A quick look at the wikipedia entry on mathematical constants suggests that the most important fundamental constants all live in the immediate neighborhood of the first few positive integers. Is there some kind of normalization going on, or some other reasonable explanation for why we have only identified interesting small constants?

EDIT: I may have been too strong in some of my language, or unclear in my examples. The most “important” or “interesting” constants are certainly debatable. Moreover, there are many important and interesting very large numbers. Therefor I would like to make two revisions.

First, to give a clearer idea of the numbers I had in mind, please consider such examples as $\pi$, $e$, the golden ratio, the Euler–Mascheroni constant, the Feigenbaum constants, the twin prime constant, etc. Obviously numbers like $0$, $1$, $\sqrt2$, $...$, while on the wikipedia list, are in some sense “too fundamental” for consideration.

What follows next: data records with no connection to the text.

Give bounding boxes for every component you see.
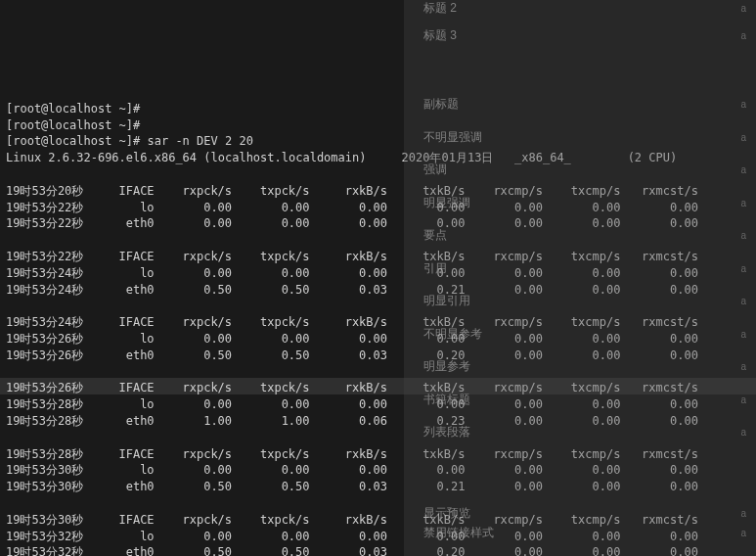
system-info-line: Linux 2.6.32-696.el6.x86_64 (localhost.l… xyxy=(6,150,750,166)
table-row: 19时53分26秒 eth0 0.50 0.50 0.03 0.20 0.00 … xyxy=(6,348,750,364)
table-row: 19时53分24秒 lo 0.00 0.00 0.00 0.00 0.00 0.… xyxy=(6,265,750,282)
style-option[interactable]: 标题 2 xyxy=(423,0,457,17)
table-row: 19时53分28秒 lo 0.00 0.00 0.00 0.00 0.00 0.… xyxy=(6,396,750,413)
command-line[interactable]: [root@localhost ~]# sar -n DEV 2 20 xyxy=(6,133,750,150)
table-header: 19时53分22秒 IFACE rxpck/s txpck/s rxkB/s t… xyxy=(6,249,750,265)
table-header: 19时53分26秒 IFACE rxpck/s txpck/s rxkB/s t… xyxy=(6,380,750,396)
table-row: 19时53分24秒 eth0 0.50 0.50 0.03 0.21 0.00 … xyxy=(6,282,750,299)
prompt-line[interactable]: [root@localhost ~]# xyxy=(6,101,750,117)
terminal-output[interactable]: [root@localhost ~]#[root@localhost ~]#[r… xyxy=(6,101,750,556)
table-header: 19时53分30秒 IFACE rxpck/s txpck/s rxkB/s t… xyxy=(6,512,750,529)
table-header: 19时53分24秒 IFACE rxpck/s txpck/s rxkB/s t… xyxy=(6,314,750,331)
style-option[interactable]: 标题 3 xyxy=(423,27,457,44)
prompt-line[interactable]: [root@localhost ~]# xyxy=(6,117,750,134)
table-row: 19时53分32秒 eth0 0.50 0.50 0.03 0.20 0.00 … xyxy=(6,544,750,556)
style-option-suffix: a xyxy=(740,2,746,16)
table-row: 19时53分22秒 lo 0.00 0.00 0.00 0.00 0.00 0.… xyxy=(6,200,750,216)
table-header: 19时53分20秒 IFACE rxpck/s txpck/s rxkB/s t… xyxy=(6,183,750,200)
table-row: 19时53分26秒 lo 0.00 0.00 0.00 0.00 0.00 0.… xyxy=(6,331,750,348)
style-option-suffix: a xyxy=(740,29,746,43)
table-row: 19时53分32秒 lo 0.00 0.00 0.00 0.00 0.00 0.… xyxy=(6,529,750,545)
table-header: 19时53分28秒 IFACE rxpck/s txpck/s rxkB/s t… xyxy=(6,446,750,463)
table-row: 19时53分22秒 eth0 0.00 0.00 0.00 0.00 0.00 … xyxy=(6,215,750,232)
table-row: 19时53分28秒 eth0 1.00 1.00 0.06 0.23 0.00 … xyxy=(6,413,750,430)
table-row: 19时53分30秒 eth0 0.50 0.50 0.03 0.21 0.00 … xyxy=(6,479,750,495)
table-row: 19时53分30秒 lo 0.00 0.00 0.00 0.00 0.00 0.… xyxy=(6,462,750,479)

This leads me to my second revision, which is that the constants I am trying to describe are (or appear to be) irrational. Perhaps this is a clue to what makes them interesting. At the very least, it leads me to believe that large integer counterexamples do not satisfy the question as I had intended.

Finally, if I could choose a better word to describe such numbers, it might be “auspicious” rather than interesting or important. But I don’t really know if that’s any better or worse.

What about the reversible 100 digit prime (i.e. it is a prime if written backwards)

$31399719737866347113914486515772694858917594191229$
$38744591877656925789747974914319422889611373939731$

that breaks up into 10 reversible 10 digit primes in order

which can be assembled into this “magic” square

Where each column row and diagonal is a reversible prime.

If that is not interesting to you, I don’t know what is.